_Material provided_
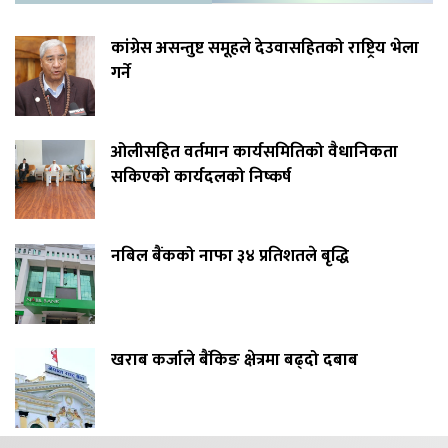
कांग्रेस असन्तुष्ट समूहले देउवासहितको राष्ट्रिय भेला
गर्ने
ओलीसहित वर्तमान कार्यसमितिको वैधानिकता
सकिएको कार्यदलको निष्कर्ष
नबिल बैंकको नाफा ३४ प्रतिशतले बृद्धि
खराब कर्जाले बैंकिङ क्षेत्रमा बढ्दो दबाब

_Assignment_
Print the listing word for word but skip its pictures.

_Your response_
कांग्रेस असन्तुष्ट समूहले देउवासहितको राष्ट्रिय भेला
गर्ने
ओलीसहित वर्तमान कार्यसमितिको वैधानिकता
सकिएको कार्यदलको निष्कर्ष
नबिल बैंकको नाफा ३४ प्रतिशतले बृद्धि
खराब कर्जाले बैंकिङ क्षेत्रमा बढ्दो दबाब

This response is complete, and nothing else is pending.